Un déploiement réussi laisse toujours une porte de sortie.

Étape Détail
Information préalable Expliquer le procédé, sa portée juridique et la possibilité de refuser
Alternative Prévoir le papier sans le présenter comme une faveur ni un traitement dégradé
Équipement Ne pas exiger l'usage d'un appareil personnel : fournir le moyen ou proposer le papier
Test des conditions Vérifier que le salarié peut réellement accéder, enregistrer et imprimer
Refus L'enregistrer sans conséquence défavorable et basculer sur le papier
Données personnelles Documenter le traitement lié au procédé de signature
Égalité de traitement Ne pas réserver un avantage à ceux qui acceptent le procédé

Pratiques et recommandations

Exiger l'usage du téléphone personnel est la difficulté la plus fréquente. Beaucoup de dispositifs reposent sur une application ou un code envoyé par message, ce qui suppose un appareil que l'entreprise n'a pas fourni. Un salarié peut légitimement refuser d'utiliser son bien personnel à des fins professionnelles, et l'employeur qui insiste s'expose à une contestation qu'il perdra sur le terrain de l'équipement.

Ne liez aucun avantage à l'acceptation du procédé. Traiter plus vite les demandes de ceux qui signent électroniquement, ou réserver un accès à ceux qui ont créé un compte, crée une différence de traitement fondée sur un choix que le salarié était libre de faire.

Le refus révèle parfois une difficulté d'usage plutôt qu'une opposition de principe.
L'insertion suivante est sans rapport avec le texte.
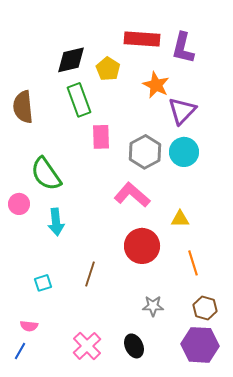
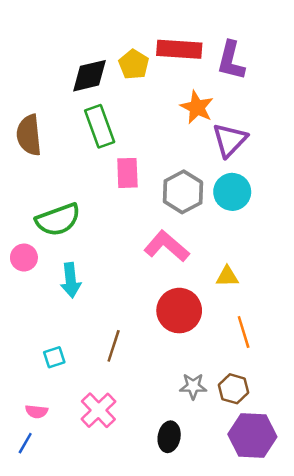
yellow pentagon: (108, 69) -> (134, 64), moved
green semicircle: (46, 174) -> (58, 220), turned -75
brown hexagon: (205, 308) -> (233, 389), moved
pink cross: (87, 346) -> (98, 410), moved
black ellipse: (134, 346) -> (169, 437), turned 35

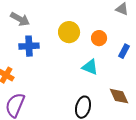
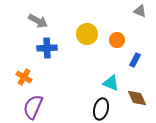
blue rectangle: (124, 51) -> (135, 60), moved
cyan triangle: (90, 67) -> (111, 83), moved

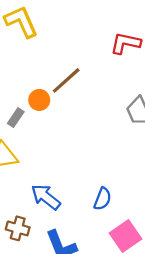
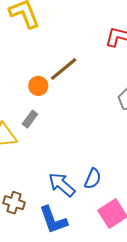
gray rectangle: (16, 118) -> (30, 119), moved
blue arrow: (46, 197) -> (62, 185), moved

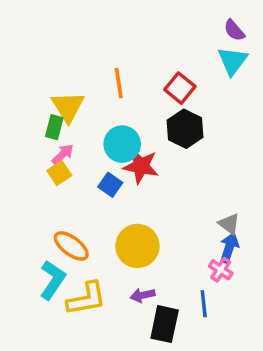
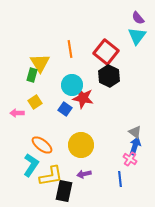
red square: (180, 88) -> (106, 52), size x1.4
pink arrow: (63, 154) -> (17, 113), moved, turned -136
black rectangle: (165, 324) -> (64, 191), moved

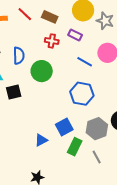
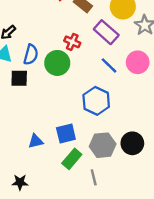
purple rectangle: (75, 35) -> (106, 32), size x1.5
red cross: (52, 41) -> (72, 42), moved
blue semicircle: (19, 56) -> (31, 55), moved

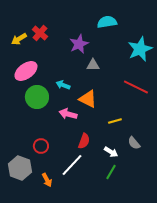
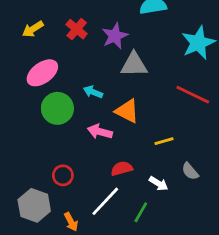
red cross: (40, 33) -> (77, 29), moved
gray triangle: (93, 65) -> (134, 65), size x1.5
red semicircle: (84, 141) -> (122, 169), turned -126
green line: (111, 172) -> (141, 212), moved

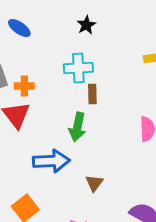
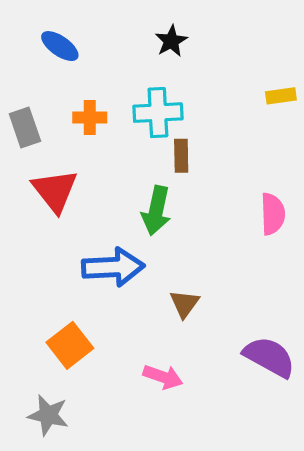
orange cross: (24, 86) -> (90, 118), moved

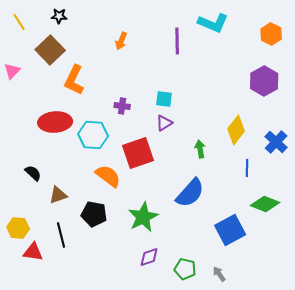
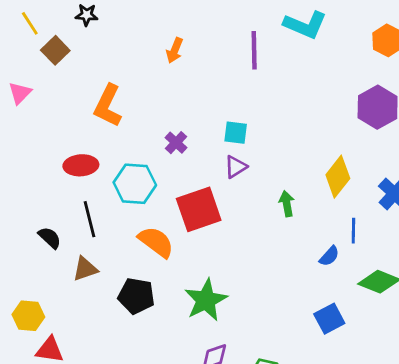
brown square: (50, 50) -> (55, 50), moved, size x0.7
purple cross: (122, 106) -> (176, 143), turned 35
red ellipse: (55, 122) -> (81, 165), size x0.7
blue semicircle: (190, 193) -> (329, 256), moved, size x0.5
blue square: (230, 230) -> (329, 319), size x0.7
black line: (61, 235) -> (89, 219), moved

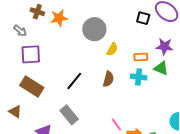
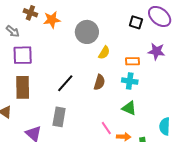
green triangle: (161, 68) -> (129, 108), moved
brown rectangle: (32, 86) -> (23, 87), turned 55
gray rectangle: (69, 115) -> (59, 117), turned 48

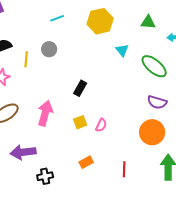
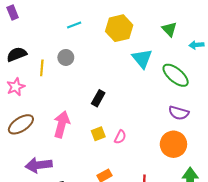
green triangle: (148, 22) -> (169, 29), turned 42
cyan triangle: (122, 50) -> (142, 59), size x1.5

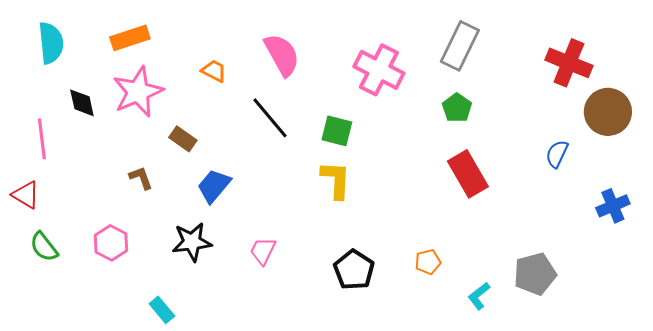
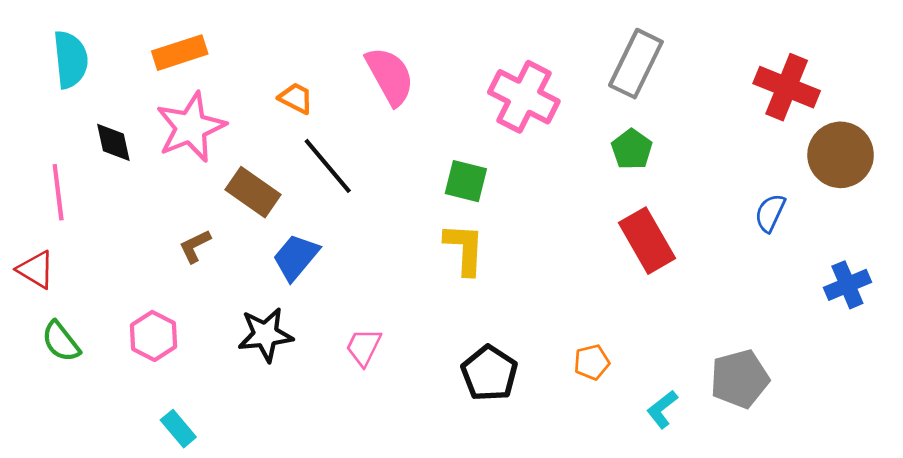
black line: (270, 118) -> (328, 166), moved
brown rectangle: (183, 139) -> (253, 192), size x1.4
brown L-shape: (141, 178) -> (195, 246), turned -96
cyan rectangle: (162, 310) -> (178, 429), moved

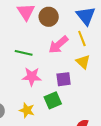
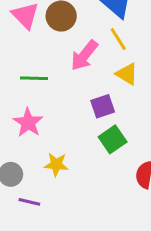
pink star: (32, 77) -> (28, 123), moved, turned -30
green square: (53, 100) -> (113, 139), moved

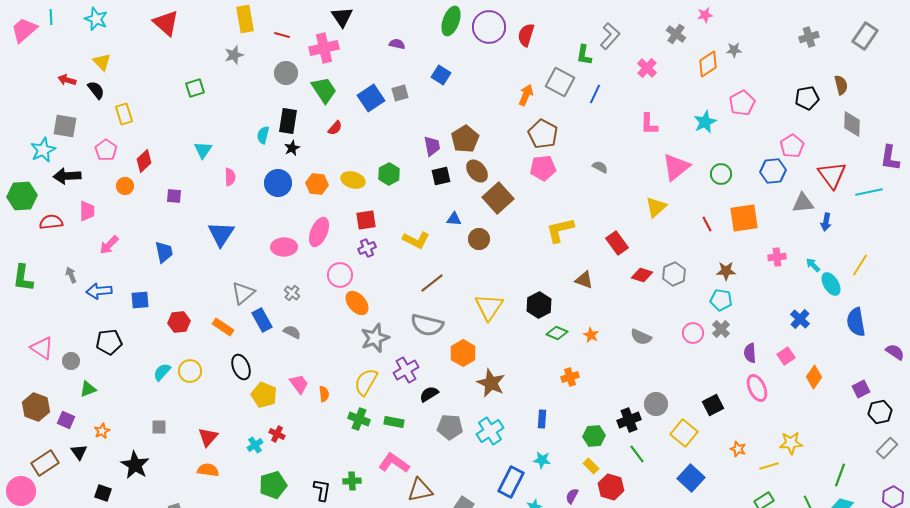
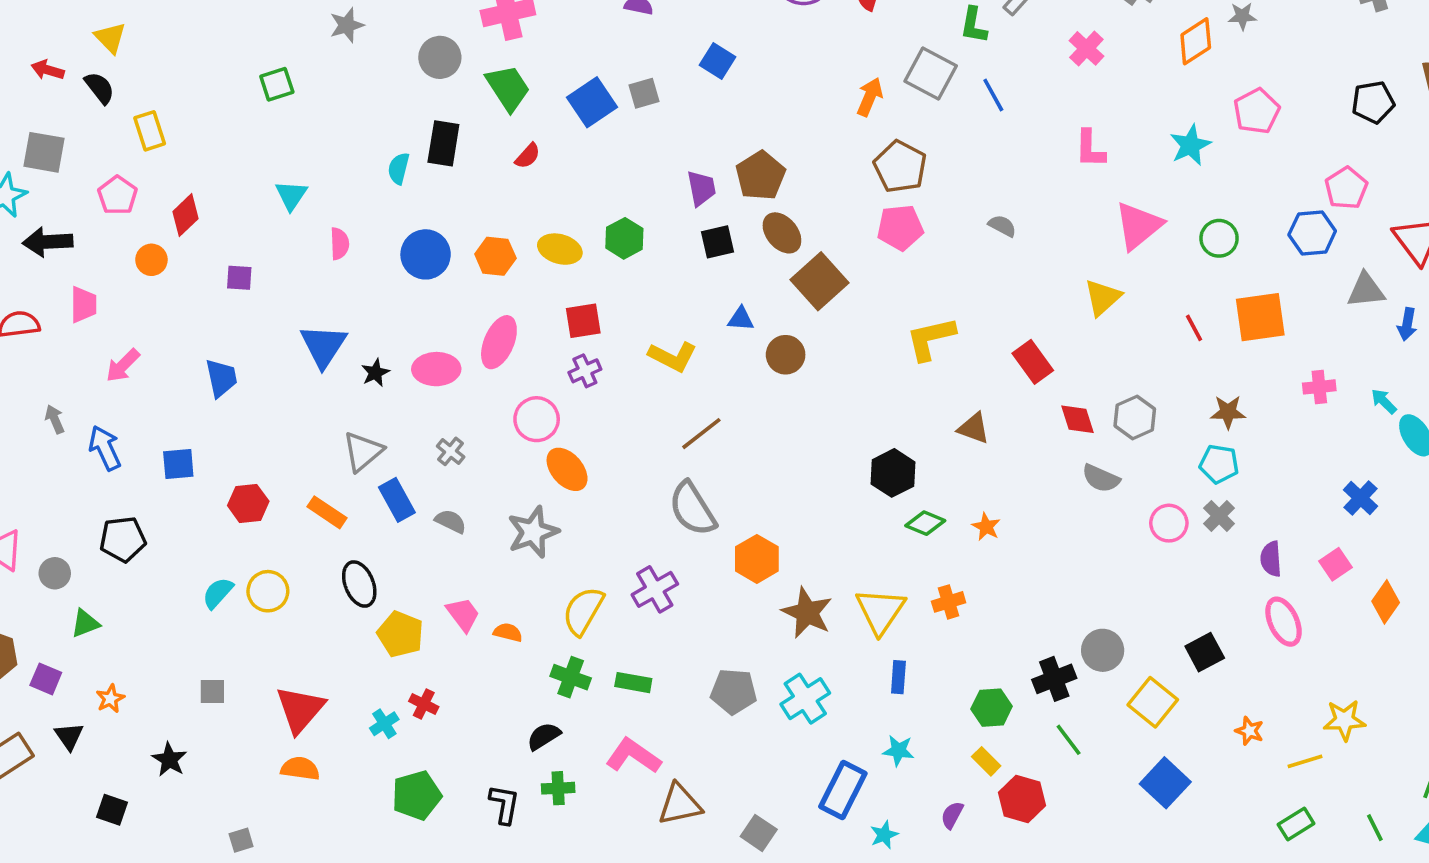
blue line: (595, 94) -> (993, 95), turned -54
black star: (292, 148) -> (375, 373), moved
red diamond: (642, 275) -> (1078, 419), turned 55
blue arrow: (99, 291) -> (105, 448), turned 70
yellow triangle: (489, 307) -> (880, 611), moved
gray semicircle: (427, 325) -> (692, 509), turned 44
gray semicircle: (641, 337) -> (1101, 478), moved
gray star: (375, 338) -> (533, 532), moved
orange semicircle: (324, 394) -> (508, 632), turned -70
black semicircle: (429, 394) -> (544, 736), moved
red triangle: (208, 437) -> (300, 709), size x1.4
black star: (135, 465) -> (169, 760), size x0.7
Un salarié peu à l'aise avec l'outil, ou qui ne comprend pas ce qu'il engage, refusera par prudence. Expliquer la portée du geste résout la plupart des situations sans qu'il soit besoin de revenir au papier.

Cadre juridique

Référence Objet
Art. L.121-4, paragraphe (1) Transmission électronique du contrat sous conditions d'accès, d'enregistrement, d'impression et de justificatif
Art. L.121-3 Nullité de toute clause restreignant les droits du salarié ou aggravant ses obligations
Art. 1322-1 du Code civil Signature électronique : intégrité et identification du signataire
Règlement (UE) 910/2014, art. 25 Présomption d'équivalence réservée à la signature qualifiée
Art. L.124-11, paragraphe (1) Est abusif le licenciement non fondé sur des motifs réels et sérieux
Règlement (UE) 2016/679 Traitement des données liées au procédé d'identification

Note

Un salarié peut refuser la signature électronique sans commettre de faute : aucun texte ne l'oblige à détenir un moyen d'identification ni à utiliser un équipement personnel. L'employeur doit alors basculer sur le papier, ce que l'article L.121-4 suppose en exigeant un accès effectif.